Le ministre a aussi manqué de respect envers les contribuables du Québec. Le ministre s'est dit prêt à sacrifier le patrimoine que sont les succursales de la SAQ pour faire avaler son projet par les employés de la SAQ. Le ministre a dit à plus d'une reprise qu'il ne comptait pas tenir compte de la valeur de l'achalandage des succursales à l'égard des employés désireux d'adhérer à son projet mais plutôt qu'il leur en ferait cadeau. Par quel droit le ministre s'autorise-t-il à donner ce qu'ont acquis les contribuables du Québec depuis près de 60 ans? Ce cadeau que veut faire le ministre aux employés de la SAQ vaut des dizaines et peut-être même des centaines de millions de dollars. C'est un actif important de la collectivité québécoise que le ministre s'apprête à sacrifier pour rendre son projet plus acceptable auprès des employés de la SAQ.

En dépit de cela, Mme la Présidente, il n'est pas du tout assuré que les employés qui devront sacrifier les avantages de leur situation actuelle y trouveront leur profit. De plus, pourquoi seulement certains travailleurs pourraient-ils bénéficier de la très grande générosité du ministre alors que nous sommes 6 000 000 au Québec et que bon nombre de ceux-ci sont sans emploi? Les employés de la SAQ étaient-ils sous-payés? La collectivité a-t-elle une dette spéciale envers eux? Ce sont des dizaines et peut-être même des centaines de millions de dollars que le ministre s'apprête à sacrifier dans un projet qui n'est sûrement pas une priorité pour la reprise économique si nécessaire au Québec et qui, de toute façon, ne créera aucun nouvel emploi.

Le ministre, par son attitude et sa politique de laxisme et de complaisance, fait également preuve d'un manque de respect inouï envers les consommateurs.
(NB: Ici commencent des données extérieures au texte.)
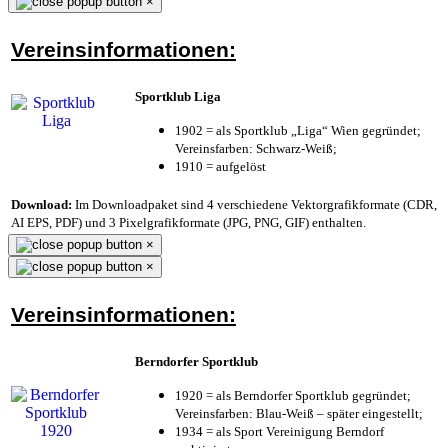
×
Vereinsinformationen:
Sportklub Liga
1902 = als Sportklub „Liga“ Wien gegründet;
Vereinsfarben: Schwarz-Weiß;
1910 = aufgelöst
Download:
Im Downloadpaket sind 4 verschiedene Vektorgrafikformate (CDR,
AI EPS, PDF) und 3 Pixelgrafikformate (JPG, PNG, GIF) enthalten.
×
×
Vereinsinformationen:
Berndorfer Sportklub
1920 = als Berndorfer Sportklub gegründet;
Vereinsfarben: Blau-Weiß – später eingestellt;
1934 = als Sport Vereinigung Berndorf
Ceux-ci se font continuellement leurrer par une politique trompeuse concernant l'étiquetage des produits de l'industrie du vin au Québec, politique connue et cautionnée par le ministre lui-même.

Enfin, il est évident que le ministre a démontré un manque éhonté de respect envers l'Assemblée nationale, et ce depuis le tout début de cette histoire de la "coopérativation" de la SAQ. Le ministre dissimule ses intentions et refuse systématiquement d'informer l'Assemblée nationale des modalités de son projet.

Souvenez-vous, Mme la Présidente, du spectacle honteux que nous a offert le ministre mercredi dernier, alors qu'il a

esquivé toutes les questions venant de l'Opposition pour, finalement, carrément induire la Chambre en erreur, tel que je l'ai dit tout à l'heure.

Il faut que cette attitude du ministre cesse immédiatement et qu'il commence à comprendre que, bien que ministre, il n'est pas seul maître à bord et que toutes les personnes concernées ont droit à plus de franchise de la part du ministre sur son projet.

Il est évident - et je conclus là-dessus que la seule façon de rectifier le comportement du ministre dans ce dossier consiste à convoquer une commission parlementaire dans les plus brefs délais. Ainsi, toutes les personnes concernées: travailleurs, mouvements coopératifs, consommateurs, enfin tous les Québécois pourront savoir à quoi s'attendre. Si le ministre refuse-La Présidente (Mme Harel): M. le député de Laporte, je regrette.

M. Bourbeau: II me reste une ligne, Mme la Présidente.

La Présidente (Mme Harel): D'accord.

M. Bourbeau: ...de soumettre son projet à la loupe d'une commission parlementaire, les Québécois ne pourront que conclure avec nous qu'il s'agit effectivement d'un projet improvisé et qui n'est pas dans le meilleur intérêt des Québécois. Je vous remercie, Mme la Présidente.

La Présidente (Mme Harel): Oui, M. le ministre.

M. Biron: Je veux terminer. Le député de Laporte a dit que j'avais induit la Chambre en erreur. Je dois dire que le député de Laporte est dans l'erreur. Je ne veux pas dire qu'il a menti, je dis juste qu'il est dans l'erreur, parce que je n'ai pas induit la Chambre en erreur.

La Présidente (Mme Harel): II s'agit de l'article 205 que vous pouvez évoquer, M. le ministre, lorsque vous considérez que des propos que vous avez tenus ont été mal compris ou déformés. Je constate qu'il est 12 h 5. J'ajourne nos travaux sine die.